(Problem description):
Report each line from the entries in which "Bedroom" can be found.

══ Provided information

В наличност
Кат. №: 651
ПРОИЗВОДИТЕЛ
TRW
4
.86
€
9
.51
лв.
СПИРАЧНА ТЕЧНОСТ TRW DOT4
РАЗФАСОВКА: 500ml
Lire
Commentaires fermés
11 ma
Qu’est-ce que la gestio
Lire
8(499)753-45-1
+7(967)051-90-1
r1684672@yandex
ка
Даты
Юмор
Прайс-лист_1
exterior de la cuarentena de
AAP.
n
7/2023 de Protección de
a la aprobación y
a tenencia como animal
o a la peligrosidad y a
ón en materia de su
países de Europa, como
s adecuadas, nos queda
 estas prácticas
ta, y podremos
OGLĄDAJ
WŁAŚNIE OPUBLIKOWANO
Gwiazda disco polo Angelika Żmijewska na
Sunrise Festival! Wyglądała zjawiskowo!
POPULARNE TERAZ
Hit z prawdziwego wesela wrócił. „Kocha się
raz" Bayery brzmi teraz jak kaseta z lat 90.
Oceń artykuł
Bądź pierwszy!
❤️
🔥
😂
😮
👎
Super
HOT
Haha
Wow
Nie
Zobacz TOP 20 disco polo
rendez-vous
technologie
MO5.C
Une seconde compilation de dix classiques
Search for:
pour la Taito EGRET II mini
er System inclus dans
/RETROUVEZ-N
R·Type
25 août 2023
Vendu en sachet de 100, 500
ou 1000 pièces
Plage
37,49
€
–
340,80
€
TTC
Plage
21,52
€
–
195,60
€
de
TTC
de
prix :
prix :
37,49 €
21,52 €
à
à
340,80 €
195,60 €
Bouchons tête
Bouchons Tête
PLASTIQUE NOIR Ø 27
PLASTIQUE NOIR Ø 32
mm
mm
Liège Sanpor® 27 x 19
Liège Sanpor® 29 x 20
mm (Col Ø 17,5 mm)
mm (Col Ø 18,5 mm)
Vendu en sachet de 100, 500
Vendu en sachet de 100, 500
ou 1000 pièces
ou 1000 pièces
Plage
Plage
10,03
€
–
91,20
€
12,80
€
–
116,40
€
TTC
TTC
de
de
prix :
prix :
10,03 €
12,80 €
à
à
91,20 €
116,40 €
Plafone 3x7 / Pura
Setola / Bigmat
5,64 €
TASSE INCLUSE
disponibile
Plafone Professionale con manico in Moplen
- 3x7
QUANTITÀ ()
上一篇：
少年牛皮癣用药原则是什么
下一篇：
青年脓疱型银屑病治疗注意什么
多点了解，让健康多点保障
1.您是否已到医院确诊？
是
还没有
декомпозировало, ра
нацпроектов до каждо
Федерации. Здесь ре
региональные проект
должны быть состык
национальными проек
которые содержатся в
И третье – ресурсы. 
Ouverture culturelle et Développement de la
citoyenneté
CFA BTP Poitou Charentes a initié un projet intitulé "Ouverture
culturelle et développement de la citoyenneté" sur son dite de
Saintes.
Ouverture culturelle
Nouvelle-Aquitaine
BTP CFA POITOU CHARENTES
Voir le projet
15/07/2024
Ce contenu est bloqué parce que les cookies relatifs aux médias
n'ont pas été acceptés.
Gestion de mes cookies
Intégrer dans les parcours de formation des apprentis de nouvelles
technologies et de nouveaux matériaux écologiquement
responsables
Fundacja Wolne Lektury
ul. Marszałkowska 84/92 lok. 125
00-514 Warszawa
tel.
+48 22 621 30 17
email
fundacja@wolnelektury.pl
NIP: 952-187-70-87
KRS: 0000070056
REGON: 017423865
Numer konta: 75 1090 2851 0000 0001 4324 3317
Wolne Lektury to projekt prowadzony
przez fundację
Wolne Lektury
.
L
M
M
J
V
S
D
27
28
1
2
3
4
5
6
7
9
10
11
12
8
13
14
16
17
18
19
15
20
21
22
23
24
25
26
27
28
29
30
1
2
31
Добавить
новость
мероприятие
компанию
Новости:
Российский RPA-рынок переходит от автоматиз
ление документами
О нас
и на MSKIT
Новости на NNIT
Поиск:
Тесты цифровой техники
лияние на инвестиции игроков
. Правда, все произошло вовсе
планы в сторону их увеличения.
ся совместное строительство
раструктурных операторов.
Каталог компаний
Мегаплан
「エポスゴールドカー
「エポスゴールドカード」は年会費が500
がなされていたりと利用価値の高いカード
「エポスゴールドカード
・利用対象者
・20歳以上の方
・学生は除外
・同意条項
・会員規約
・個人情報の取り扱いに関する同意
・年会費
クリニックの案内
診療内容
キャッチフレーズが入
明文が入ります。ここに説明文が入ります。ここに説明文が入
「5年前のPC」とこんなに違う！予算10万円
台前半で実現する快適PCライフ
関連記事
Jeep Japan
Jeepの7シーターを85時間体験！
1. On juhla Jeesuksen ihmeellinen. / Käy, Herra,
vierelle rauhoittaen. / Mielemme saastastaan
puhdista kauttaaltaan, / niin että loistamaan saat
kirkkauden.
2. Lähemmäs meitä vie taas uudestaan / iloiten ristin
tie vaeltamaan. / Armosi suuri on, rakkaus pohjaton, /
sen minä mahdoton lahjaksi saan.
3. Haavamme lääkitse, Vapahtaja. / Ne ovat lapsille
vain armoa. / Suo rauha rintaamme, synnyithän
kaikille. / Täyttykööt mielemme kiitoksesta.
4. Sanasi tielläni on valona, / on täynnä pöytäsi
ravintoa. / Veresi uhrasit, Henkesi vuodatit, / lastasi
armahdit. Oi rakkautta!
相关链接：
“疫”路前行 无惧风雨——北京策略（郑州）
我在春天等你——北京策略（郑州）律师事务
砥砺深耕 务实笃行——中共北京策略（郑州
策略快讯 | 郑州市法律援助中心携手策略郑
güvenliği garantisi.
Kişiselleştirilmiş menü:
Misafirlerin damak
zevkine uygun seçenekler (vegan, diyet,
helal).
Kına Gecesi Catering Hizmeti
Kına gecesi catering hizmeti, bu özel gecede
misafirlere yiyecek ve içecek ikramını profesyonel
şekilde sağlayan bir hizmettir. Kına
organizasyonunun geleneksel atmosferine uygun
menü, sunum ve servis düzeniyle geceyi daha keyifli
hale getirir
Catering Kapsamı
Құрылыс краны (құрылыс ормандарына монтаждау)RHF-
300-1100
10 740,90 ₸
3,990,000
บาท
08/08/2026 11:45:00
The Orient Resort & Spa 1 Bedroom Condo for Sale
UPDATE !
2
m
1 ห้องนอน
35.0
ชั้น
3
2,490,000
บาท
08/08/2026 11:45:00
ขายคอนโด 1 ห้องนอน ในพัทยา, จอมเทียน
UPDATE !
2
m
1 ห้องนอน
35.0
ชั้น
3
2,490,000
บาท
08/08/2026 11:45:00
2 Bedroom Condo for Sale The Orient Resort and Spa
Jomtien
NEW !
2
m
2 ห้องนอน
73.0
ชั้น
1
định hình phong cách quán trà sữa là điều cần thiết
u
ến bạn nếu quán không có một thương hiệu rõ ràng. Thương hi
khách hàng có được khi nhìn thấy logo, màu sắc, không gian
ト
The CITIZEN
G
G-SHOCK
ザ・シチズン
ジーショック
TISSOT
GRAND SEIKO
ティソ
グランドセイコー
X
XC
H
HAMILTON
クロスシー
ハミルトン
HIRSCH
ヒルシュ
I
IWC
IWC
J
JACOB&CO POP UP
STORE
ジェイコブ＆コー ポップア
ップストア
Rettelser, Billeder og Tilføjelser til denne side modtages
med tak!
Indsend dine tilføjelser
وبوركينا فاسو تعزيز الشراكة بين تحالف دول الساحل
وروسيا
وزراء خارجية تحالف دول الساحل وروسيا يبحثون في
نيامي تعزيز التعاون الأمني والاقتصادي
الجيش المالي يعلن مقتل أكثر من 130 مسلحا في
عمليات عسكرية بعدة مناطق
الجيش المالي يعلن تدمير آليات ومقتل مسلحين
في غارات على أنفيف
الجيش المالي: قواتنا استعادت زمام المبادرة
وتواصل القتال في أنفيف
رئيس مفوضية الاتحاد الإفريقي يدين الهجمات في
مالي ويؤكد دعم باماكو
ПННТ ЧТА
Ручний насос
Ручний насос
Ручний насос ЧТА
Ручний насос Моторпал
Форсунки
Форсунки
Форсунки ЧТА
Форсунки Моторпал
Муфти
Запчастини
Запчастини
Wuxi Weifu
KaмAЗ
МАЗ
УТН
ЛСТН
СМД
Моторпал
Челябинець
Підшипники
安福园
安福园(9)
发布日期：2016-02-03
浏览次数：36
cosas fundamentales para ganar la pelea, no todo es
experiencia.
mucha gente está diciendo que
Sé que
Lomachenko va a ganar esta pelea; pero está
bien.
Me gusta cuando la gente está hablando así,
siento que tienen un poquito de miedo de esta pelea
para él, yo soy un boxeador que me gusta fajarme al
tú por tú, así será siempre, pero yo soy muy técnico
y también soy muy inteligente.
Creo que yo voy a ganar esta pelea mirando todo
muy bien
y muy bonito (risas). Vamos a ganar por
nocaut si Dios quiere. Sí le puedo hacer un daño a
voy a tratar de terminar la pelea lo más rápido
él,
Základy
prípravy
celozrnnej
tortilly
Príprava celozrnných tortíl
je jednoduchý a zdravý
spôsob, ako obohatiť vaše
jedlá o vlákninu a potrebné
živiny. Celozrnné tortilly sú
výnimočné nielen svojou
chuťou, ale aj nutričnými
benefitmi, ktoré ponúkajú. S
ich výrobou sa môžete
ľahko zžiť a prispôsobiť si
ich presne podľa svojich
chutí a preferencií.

════

(Output of the exercise):
The Orient Resort & Spa 1 Bedroom Condo for Sale
2 Bedroom Condo for Sale The Orient Resort and Spa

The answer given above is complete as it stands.